- Opening Delimiter -
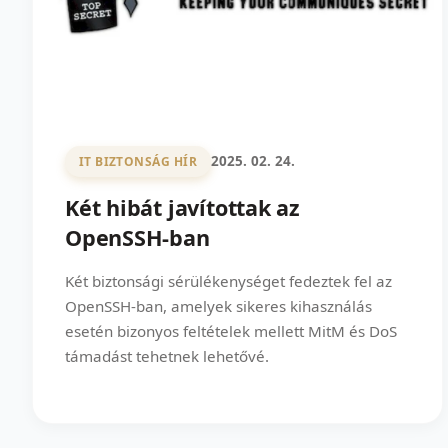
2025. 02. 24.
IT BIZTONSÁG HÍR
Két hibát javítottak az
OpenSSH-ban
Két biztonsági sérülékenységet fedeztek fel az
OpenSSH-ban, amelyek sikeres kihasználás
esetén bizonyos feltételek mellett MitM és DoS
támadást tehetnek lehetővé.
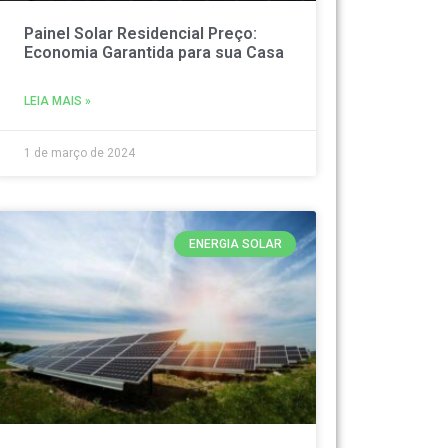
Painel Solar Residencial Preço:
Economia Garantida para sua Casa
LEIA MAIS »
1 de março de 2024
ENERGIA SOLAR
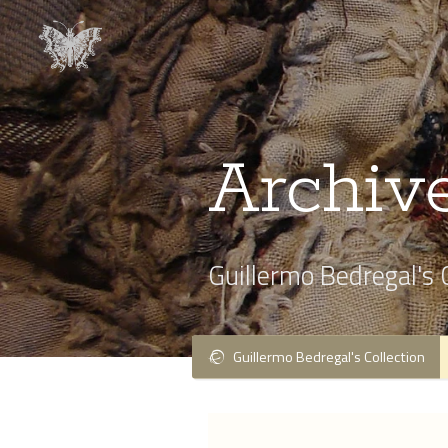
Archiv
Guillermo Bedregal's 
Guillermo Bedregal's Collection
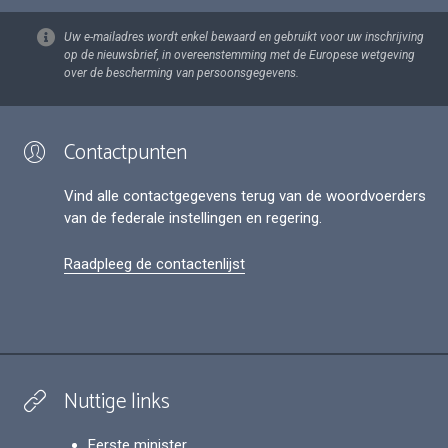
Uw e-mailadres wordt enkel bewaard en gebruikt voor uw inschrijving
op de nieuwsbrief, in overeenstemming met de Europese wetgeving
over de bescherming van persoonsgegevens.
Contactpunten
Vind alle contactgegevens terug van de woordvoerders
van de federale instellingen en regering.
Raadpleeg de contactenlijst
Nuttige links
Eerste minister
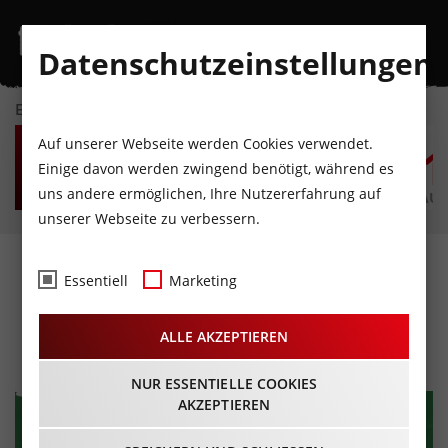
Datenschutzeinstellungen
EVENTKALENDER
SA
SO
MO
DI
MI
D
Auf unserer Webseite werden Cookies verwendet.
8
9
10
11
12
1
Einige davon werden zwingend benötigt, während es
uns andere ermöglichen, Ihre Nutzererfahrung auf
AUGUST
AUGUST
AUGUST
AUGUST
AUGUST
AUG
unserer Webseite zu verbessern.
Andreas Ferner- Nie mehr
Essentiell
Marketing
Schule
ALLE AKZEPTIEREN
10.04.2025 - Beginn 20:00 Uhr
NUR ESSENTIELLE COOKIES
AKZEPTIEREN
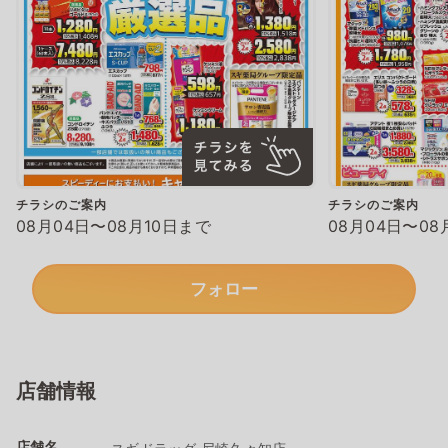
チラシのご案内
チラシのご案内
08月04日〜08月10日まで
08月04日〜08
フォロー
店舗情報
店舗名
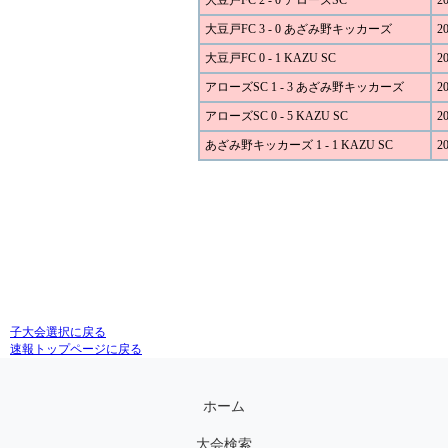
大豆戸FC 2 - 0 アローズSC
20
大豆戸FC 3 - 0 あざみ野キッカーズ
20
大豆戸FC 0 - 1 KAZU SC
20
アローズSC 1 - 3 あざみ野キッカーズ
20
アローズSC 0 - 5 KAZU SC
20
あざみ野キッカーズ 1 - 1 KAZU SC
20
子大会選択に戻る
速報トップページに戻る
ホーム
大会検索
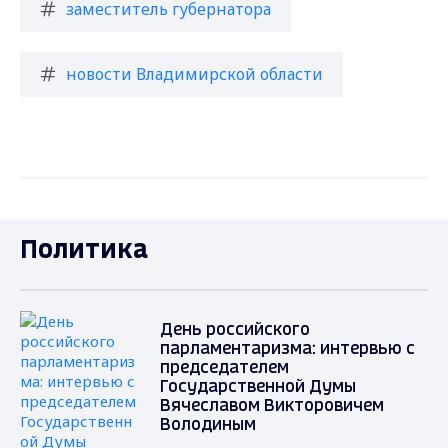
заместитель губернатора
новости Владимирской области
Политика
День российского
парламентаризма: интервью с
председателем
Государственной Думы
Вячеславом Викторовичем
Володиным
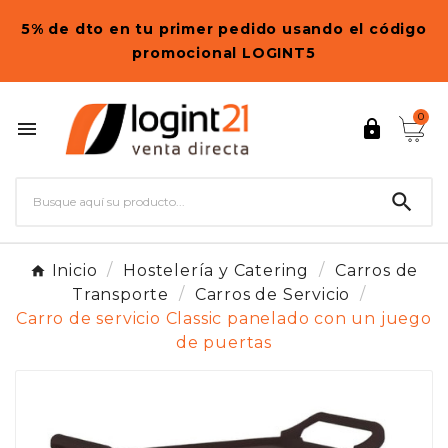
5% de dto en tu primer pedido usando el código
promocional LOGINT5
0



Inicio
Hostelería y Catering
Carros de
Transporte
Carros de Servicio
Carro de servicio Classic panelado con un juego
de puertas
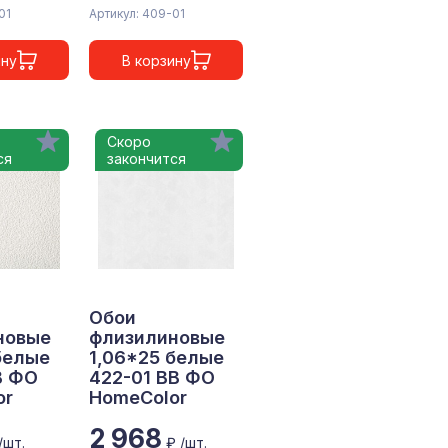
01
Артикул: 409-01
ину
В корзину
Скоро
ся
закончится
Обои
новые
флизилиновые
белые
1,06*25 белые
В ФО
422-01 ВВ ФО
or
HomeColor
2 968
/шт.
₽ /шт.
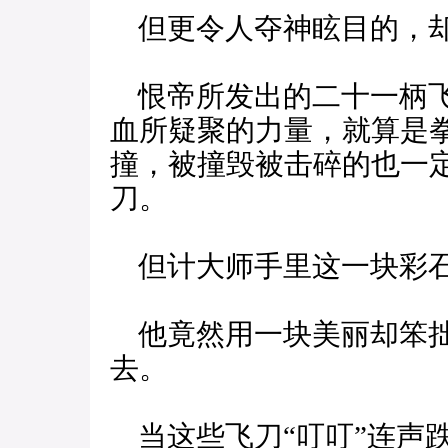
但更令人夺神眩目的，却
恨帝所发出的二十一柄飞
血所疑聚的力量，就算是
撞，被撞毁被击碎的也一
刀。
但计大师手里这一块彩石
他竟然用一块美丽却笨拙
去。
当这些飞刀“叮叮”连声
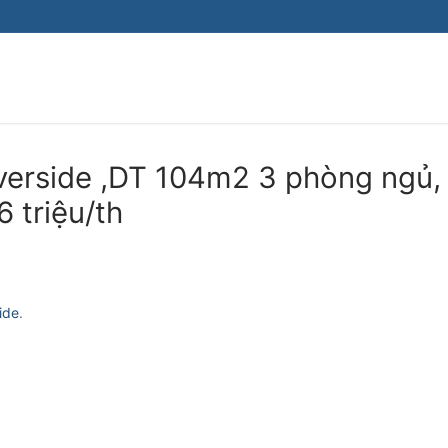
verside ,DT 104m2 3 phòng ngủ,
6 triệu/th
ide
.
- Closing Delimiter -
Problem —
Pick out and copy the lines of the material that include the word "あざみ野キッカーズ".

Solution —
大豆戸FC 3 - 0 あざみ野キッカーズ
アローズSC 1 - 3 あざみ野キッカーズ
あざみ野キッカーズ 1 - 1 KAZU SC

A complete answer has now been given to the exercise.